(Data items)

▼

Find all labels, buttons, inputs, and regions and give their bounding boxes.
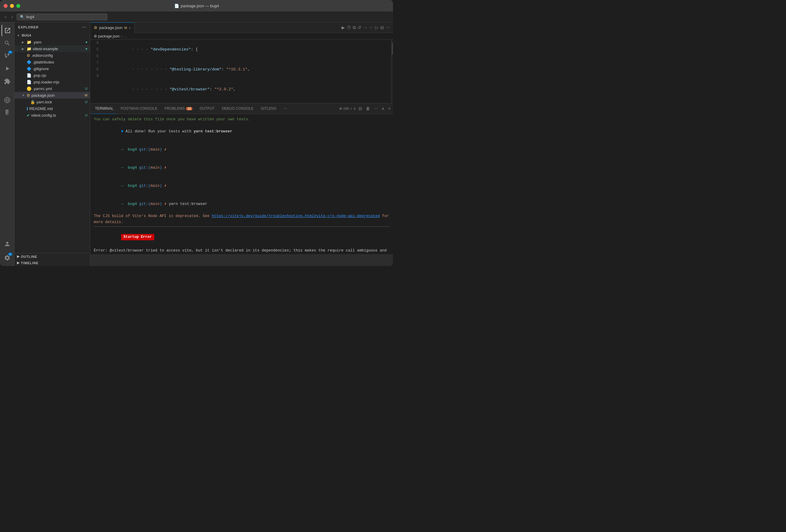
activity-accounts[interactable]: [1, 238, 13, 250]
pnp-cjs-icon: 📄: [27, 73, 31, 78]
terminal-all-done-msg: ■ All done! Run your tests with yarn tes…: [94, 122, 389, 141]
sidebar-item-readme[interactable]: ℹ README.md: [15, 105, 90, 112]
back-icon[interactable]: ←: [369, 24, 374, 30]
sidebar-item-vitest-config[interactable]: ✔ vitest.config.ts U: [15, 112, 90, 119]
terminal-up-icon[interactable]: ∧: [380, 105, 386, 112]
code-line-4: · · · · "devDependencies": {: [103, 40, 391, 59]
tab-problems[interactable]: PROBLEMS 18: [161, 103, 196, 114]
timeline-chevron: ▶: [17, 261, 20, 265]
sidebar-item-gitattributes[interactable]: 🔷 .gitattributes: [15, 58, 90, 65]
tab-more[interactable]: ⋯: [280, 103, 291, 114]
terminal-more-icon[interactable]: ⋯: [372, 105, 379, 112]
terminal-panel: TERMINAL POSTMAN CONSOLE PROBLEMS 18 OUT…: [90, 103, 393, 254]
sidebar-header: EXPLORER ⋯: [15, 22, 90, 32]
toggle-panel-icon[interactable]: ⊟: [380, 24, 385, 30]
source-control-badge: 7: [8, 51, 13, 54]
pnp-loader-icon: 📄: [27, 80, 31, 84]
activity-run[interactable]: [1, 63, 13, 74]
more-actions-icon[interactable]: ⋯: [385, 24, 391, 30]
sidebar-item-yarn[interactable]: ▶ 📁 .yarn ●: [15, 39, 90, 45]
code-line-7: · · · · · · · · "playwright": "^1.45.1",: [103, 99, 391, 103]
startup-error-badge: Startup Error: [121, 234, 154, 240]
revert-icon[interactable]: ↺: [357, 24, 362, 30]
sidebar-item-pnp-loader[interactable]: 📄 .pnp.loader.mjs: [15, 79, 90, 85]
close-button[interactable]: [4, 4, 7, 8]
tab-debug[interactable]: DEBUG CONSOLE: [218, 103, 257, 114]
project-root[interactable]: ▼ BUG4: [15, 32, 90, 39]
settings-badge: 1: [8, 253, 13, 256]
tab-bar: ⚙ package.json M × ▶ ⏱ ⧉ ↺ → ← ▷ ⊟ ⋯: [90, 22, 393, 33]
search-icon: 🔍: [20, 15, 24, 19]
terminal-prompt-yarn: → bug4 git:(main) ✗ yarn test:browser: [94, 195, 389, 213]
terminal-safe-delete-msg: You can safely delete this file once you…: [94, 116, 389, 122]
split-editor-icon[interactable]: ⧉: [352, 24, 356, 31]
tab-package-json[interactable]: ⚙ package.json M ×: [90, 22, 135, 33]
forward-button[interactable]: ›: [10, 14, 14, 20]
activity-bar: 7 1: [0, 22, 15, 266]
timeline-section[interactable]: ▶ TIMELINE: [15, 260, 90, 266]
yarnrc-badge: U: [85, 87, 88, 90]
problems-badge: 18: [186, 107, 192, 110]
project-chevron: ▼: [17, 34, 21, 37]
vitest-config-badge: U: [85, 113, 88, 117]
breadcrumb: ⚙ package.json › …: [90, 33, 393, 40]
activity-extensions[interactable]: [1, 76, 13, 87]
editor-content[interactable]: 4 5 6 7 8 9 · · · · "devDependencies": {…: [90, 40, 393, 103]
split-terminal-icon[interactable]: ⊟: [357, 105, 363, 112]
activity-explorer[interactable]: [1, 25, 13, 36]
activity-remote-explorer[interactable]: [1, 94, 13, 106]
back-button[interactable]: ‹: [4, 14, 7, 20]
new-file-icon[interactable]: ⋯: [82, 25, 86, 30]
terminal-close-icon[interactable]: ×: [387, 105, 392, 112]
terminal-content[interactable]: You can safely delete this file once you…: [90, 114, 393, 254]
tab-gitlens[interactable]: GITLENS: [257, 103, 280, 114]
vitest-folder-icon: 📁: [27, 47, 31, 51]
package-json-icon: ⚙: [27, 93, 30, 98]
sidebar-item-yarnrc[interactable]: 🟡 .yarnrc.yml U: [15, 85, 90, 92]
terminal-actions: ⊕ zsh + ∨ ⊟ 🗑 ⋯ ∧ ×: [339, 105, 392, 112]
code-content[interactable]: · · · · "devDependencies": { · · · · · ·…: [101, 40, 391, 103]
search-box[interactable]: 🔍 bug4: [17, 14, 108, 20]
activity-source-control[interactable]: 7: [1, 50, 13, 62]
sidebar-item-pnp-cjs[interactable]: 📄 .pnp.cjs: [15, 72, 90, 79]
outline-section[interactable]: ▶ OUTLINE: [15, 253, 90, 260]
editor-area: ⚙ package.json M × ▶ ⏱ ⧉ ↺ → ← ▷ ⊟ ⋯: [90, 22, 393, 266]
traffic-lights: [4, 4, 20, 8]
gitignore-icon: 🔷: [27, 67, 31, 71]
sidebar-item-gitignore[interactable]: 🔷 .gitignore: [15, 65, 90, 72]
outline-chevron: ▶: [17, 255, 20, 259]
terminal-prompt-1: → bug4 git:(main) ✗: [94, 141, 389, 159]
timeline-icon[interactable]: ⏱: [346, 24, 351, 30]
gitattributes-icon: 🔷: [27, 60, 31, 64]
activity-testing[interactable]: [1, 107, 13, 119]
titlebar: 📄 package.json — bug4: [0, 0, 393, 11]
code-line-5: · · · · · · · · "@testing-library/dom": …: [103, 59, 391, 79]
tab-output[interactable]: OUTPUT: [196, 103, 218, 114]
activity-settings[interactable]: 1: [1, 252, 13, 264]
activity-search[interactable]: [1, 38, 13, 49]
navigation-bar: ‹ › 🔍 bug4: [0, 11, 393, 22]
line-numbers: 4 5 6 7 8 9: [90, 40, 101, 103]
yarn-folder-icon: 📁: [27, 40, 31, 44]
tab-file-icon: ⚙: [94, 25, 97, 30]
tab-postman[interactable]: POSTMAN CONSOLE: [117, 103, 161, 114]
yarnrc-icon: 🟡: [27, 87, 31, 91]
terminal-prompt-2: → bug4 git:(main) ✗: [94, 159, 389, 177]
run-icon[interactable]: ▶: [341, 24, 346, 30]
terminal-warning-msg: The CJS build of Vite's Node API is depr…: [94, 213, 389, 225]
tab-terminal[interactable]: TERMINAL: [91, 103, 117, 114]
sidebar-item-editorconfig[interactable]: ⚙ .editorconfig: [15, 52, 90, 58]
minimize-button[interactable]: [10, 4, 14, 8]
vitest-config-icon: ✔: [27, 113, 30, 118]
terminal-prompt-3: → bug4 git:(main) ✗: [94, 177, 389, 195]
sidebar-item-package-json[interactable]: ▼ ⚙ package.json M: [15, 92, 90, 99]
sidebar: EXPLORER ⋯ ▼ BUG4 ▶ 📁 .yarn ●: [15, 22, 90, 266]
play-action-icon[interactable]: ▷: [374, 24, 379, 30]
forward-icon[interactable]: →: [363, 24, 368, 30]
sidebar-item-vitest-example[interactable]: ▶ 📁 vitest-example ●: [15, 45, 90, 52]
maximize-button[interactable]: [16, 4, 20, 8]
delete-terminal-icon[interactable]: 🗑: [365, 105, 371, 112]
sidebar-item-yarn-lock[interactable]: 🔒 yarn.lock U: [15, 99, 90, 105]
tab-close-button[interactable]: ×: [129, 26, 131, 30]
project-name: BUG4: [22, 33, 31, 37]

▲

● Task to carry out:
Write the records out again exactly; none of the pictures belong in the copy.

● Answer below:
Find all labels, buttons, inputs, and regions and give their bounding boxes.
activity-accounts[interactable]: [1, 238, 13, 250]
pnp-cjs-icon: 📄: [27, 73, 31, 78]
terminal-all-done-msg: ■ All done! Run your tests with yarn tes…: [94, 122, 389, 141]
sidebar-item-readme[interactable]: ℹ README.md: [15, 105, 90, 112]
back-icon[interactable]: ←: [369, 24, 374, 30]
sidebar-item-vitest-config[interactable]: ✔ vitest.config.ts U: [15, 112, 90, 119]
terminal-up-icon[interactable]: ∧: [380, 105, 386, 112]
code-line-4: · · · · "devDependencies": {: [103, 40, 391, 59]
tab-problems[interactable]: PROBLEMS 18: [161, 103, 196, 114]
timeline-chevron: ▶: [17, 261, 20, 265]
sidebar-item-gitattributes[interactable]: 🔷 .gitattributes: [15, 58, 90, 65]
tab-more[interactable]: ⋯: [280, 103, 291, 114]
terminal-more-icon[interactable]: ⋯: [372, 105, 379, 112]
terminal-panel: TERMINAL POSTMAN CONSOLE PROBLEMS 18 OUT…: [90, 103, 393, 254]
sidebar-header: EXPLORER ⋯: [15, 22, 90, 32]
toggle-panel-icon[interactable]: ⊟: [380, 24, 385, 30]
source-control-badge: 7: [8, 51, 13, 54]
pnp-loader-icon: 📄: [27, 80, 31, 84]
activity-run[interactable]: [1, 63, 13, 74]
more-actions-icon[interactable]: ⋯: [385, 24, 391, 30]
sidebar-item-yarn[interactable]: ▶ 📁 .yarn ●: [15, 39, 90, 45]
code-line-7: · · · · · · · · "playwright": "^1.45.1",: [103, 99, 391, 103]
startup-error-badge: Startup Error: [121, 234, 154, 240]
revert-icon[interactable]: ↺: [357, 24, 362, 30]
sidebar-item-pnp-loader[interactable]: 📄 .pnp.loader.mjs: [15, 79, 90, 85]
close-button[interactable]: [4, 4, 7, 8]
tab-debug[interactable]: DEBUG CONSOLE: [218, 103, 257, 114]
project-root[interactable]: ▼ BUG4: [15, 32, 90, 39]
settings-badge: 1: [8, 253, 13, 256]
tab-bar: ⚙ package.json M × ▶ ⏱ ⧉ ↺ → ← ▷ ⊟ ⋯: [90, 22, 393, 33]
search-icon: 🔍: [20, 15, 24, 19]
terminal-prompt-yarn: → bug4 git:(main) ✗ yarn test:browser: [94, 195, 389, 213]
terminal-safe-delete-msg: You can safely delete this file once you…: [94, 116, 389, 122]
split-editor-icon[interactable]: ⧉: [352, 24, 356, 31]
tab-package-json[interactable]: ⚙ package.json M ×: [90, 22, 135, 33]
forward-button[interactable]: ›: [10, 14, 14, 20]
activity-bar: 7 1: [0, 22, 15, 266]
timeline-section[interactable]: ▶ TIMELINE: [15, 260, 90, 266]
yarnrc-badge: U: [85, 87, 88, 90]
problems-badge: 18: [186, 107, 192, 110]
project-chevron: ▼: [17, 34, 21, 37]
vitest-config-badge: U: [85, 113, 88, 117]
breadcrumb: ⚙ package.json › …: [90, 33, 393, 40]
activity-extensions[interactable]: [1, 76, 13, 87]
editor-content[interactable]: 4 5 6 7 8 9 · · · · "devDependencies": {…: [90, 40, 393, 103]
split-terminal-icon[interactable]: ⊟: [357, 105, 363, 112]
activity-explorer[interactable]: [1, 25, 13, 36]
activity-remote-explorer[interactable]: [1, 94, 13, 106]
back-button[interactable]: ‹: [4, 14, 7, 20]
new-file-icon[interactable]: ⋯: [82, 25, 86, 30]
terminal-close-icon[interactable]: ×: [387, 105, 392, 112]
terminal-content[interactable]: You can safely delete this file once you…: [90, 114, 393, 254]
tab-gitlens[interactable]: GITLENS: [257, 103, 280, 114]
vitest-folder-icon: 📁: [27, 47, 31, 51]
package-json-icon: ⚙: [27, 93, 30, 98]
sidebar-item-yarnrc[interactable]: 🟡 .yarnrc.yml U: [15, 85, 90, 92]
terminal-actions: ⊕ zsh + ∨ ⊟ 🗑 ⋯ ∧ ×: [339, 105, 392, 112]
code-content[interactable]: · · · · "devDependencies": { · · · · · ·…: [101, 40, 391, 103]
search-box[interactable]: 🔍 bug4: [17, 14, 108, 20]
activity-source-control[interactable]: 7: [1, 50, 13, 62]
sidebar-item-pnp-cjs[interactable]: 📄 .pnp.cjs: [15, 72, 90, 79]
outline-section[interactable]: ▶ OUTLINE: [15, 253, 90, 260]
editor-area: ⚙ package.json M × ▶ ⏱ ⧉ ↺ → ← ▷ ⊟ ⋯: [90, 22, 393, 266]
traffic-lights: [4, 4, 20, 8]
gitignore-icon: 🔷: [27, 67, 31, 71]
sidebar-item-gitignore[interactable]: 🔷 .gitignore: [15, 65, 90, 72]
outline-chevron: ▶: [17, 255, 20, 259]
terminal-prompt-1: → bug4 git:(main) ✗: [94, 141, 389, 159]
timeline-icon[interactable]: ⏱: [346, 24, 351, 30]
gitattributes-icon: 🔷: [27, 60, 31, 64]
activity-testing[interactable]: [1, 107, 13, 119]
titlebar: 📄 package.json — bug4: [0, 0, 393, 11]
code-line-5: · · · · · · · · "@testing-library/dom": …: [103, 59, 391, 79]
tab-output[interactable]: OUTPUT: [196, 103, 218, 114]
activity-settings[interactable]: 1: [1, 252, 13, 264]
activity-search[interactable]: [1, 38, 13, 49]
navigation-bar: ‹ › 🔍 bug4: [0, 11, 393, 22]
line-numbers: 4 5 6 7 8 9: [90, 40, 101, 103]
yarn-folder-icon: 📁: [27, 40, 31, 44]
tab-file-icon: ⚙: [94, 25, 97, 30]
tab-postman[interactable]: POSTMAN CONSOLE: [117, 103, 161, 114]
yarnrc-icon: 🟡: [27, 87, 31, 91]
terminal-prompt-2: → bug4 git:(main) ✗: [94, 159, 389, 177]
run-icon[interactable]: ▶: [341, 24, 346, 30]
terminal-warning-msg: The CJS build of Vite's Node API is depr…: [94, 213, 389, 225]
tab-terminal[interactable]: TERMINAL: [91, 103, 117, 114]
sidebar-item-editorconfig[interactable]: ⚙ .editorconfig: [15, 52, 90, 58]
minimize-button[interactable]: [10, 4, 14, 8]
vitest-config-icon: ✔: [27, 113, 30, 118]
terminal-prompt-3: → bug4 git:(main) ✗: [94, 177, 389, 195]
sidebar-item-package-json[interactable]: ▼ ⚙ package.json M: [15, 92, 90, 99]
sidebar: EXPLORER ⋯ ▼ BUG4 ▶ 📁 .yarn ●: [15, 22, 90, 266]
play-action-icon[interactable]: ▷: [374, 24, 379, 30]
forward-icon[interactable]: →: [363, 24, 368, 30]
sidebar-item-vitest-example[interactable]: ▶ 📁 vitest-example ●: [15, 45, 90, 52]
maximize-button[interactable]: [16, 4, 20, 8]
delete-terminal-icon[interactable]: 🗑: [365, 105, 371, 112]
sidebar-item-yarn-lock[interactable]: 🔒 yarn.lock U: [15, 99, 90, 105]
tab-close-button[interactable]: ×: [129, 26, 131, 30]
project-name: BUG4: [22, 33, 31, 37]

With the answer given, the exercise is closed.